Tuesday, June 27, 2017

Obscure 2011 Law Creates Hurdle for Undermanned Trump Team

The Trump administration, eager to shred Obama-era priorities such as combating climate change, still has to comply with a 2011 law requiring it to weave its agenda into government operations. (Credit: Sean Hayford Oleary/Flickr) Click to Enlarge.
U.S. EPA Administrator Scott Pruitt may doubt the urgency of addressing climate change, but a key planning document on his agency's website proclaims otherwise.

"Climate change poses risks to human health, the environment, cultural resources, the economy and quality of life," says EPA's 2014-2018 strategic plan, which touts Obama administration initiatives like the Clean Power Plan that Pruitt wants to unplug.

A similar mismatch is on display at the Energy Department, whose long-term strategy — adorned with a photo of former Secretary Ernest Moniz — pledges to support "international efforts to achieve significant global greenhouse gas emission reductions" even as President Trump vows to pull out of the Paris Agreement.
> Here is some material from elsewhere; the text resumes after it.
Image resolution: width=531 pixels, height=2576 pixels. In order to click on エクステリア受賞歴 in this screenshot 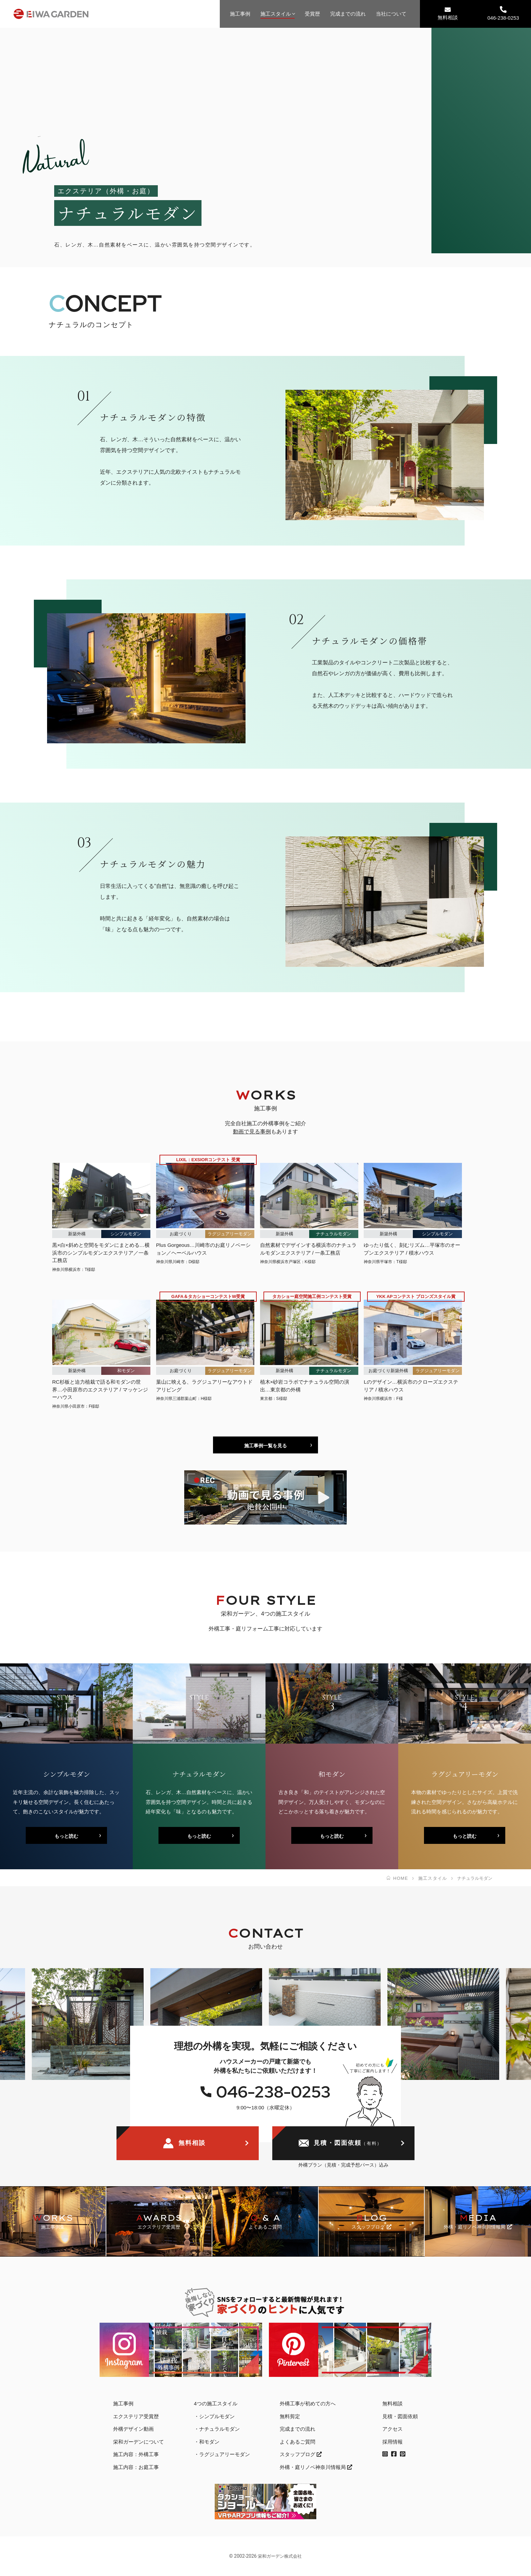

And the Interior Department's plan sets a goal to "understand, communicate and respond to the diversity of impacts associated with climate change across the various landscapes of the United States."

Five months after Trump was sworn in, the disconnect testifies to the flip side of the White House's eagerness to shred President Obama's record on environmental and energy policy: a still-to-be-fulfilled legal requirement to come up with a detailed agenda of its own.

Under a 2011 law, the administration is supposed to update long-term strategies for EPA and other agencies by early next year.  The task, which could force Trump appointees to flesh out their vision for government, promises to be daunting.

While lawmakers wanted to give incoming presidents a chance to set their own priorities, "I'm not sure this dramatic a change was anticipated," said Robert Shea, who oversaw efforts to sharpen government performance during George W. Bush's administration and is now a principal at consulting firm Grant Thornton LLP, which works with agencies on meeting the law's requirements.

Under Obama, for example, cutting greenhouse gas emissions wasn't just a job for EPA, it was a governmentwide priority that summoned federal agencies to boost reliance on renewable electricity sources to 20 percent of consumption by 2020.  By contrast, Trump's DOE secretary, Rick Perry, has suggested that wind and solar power could be a threat to national security.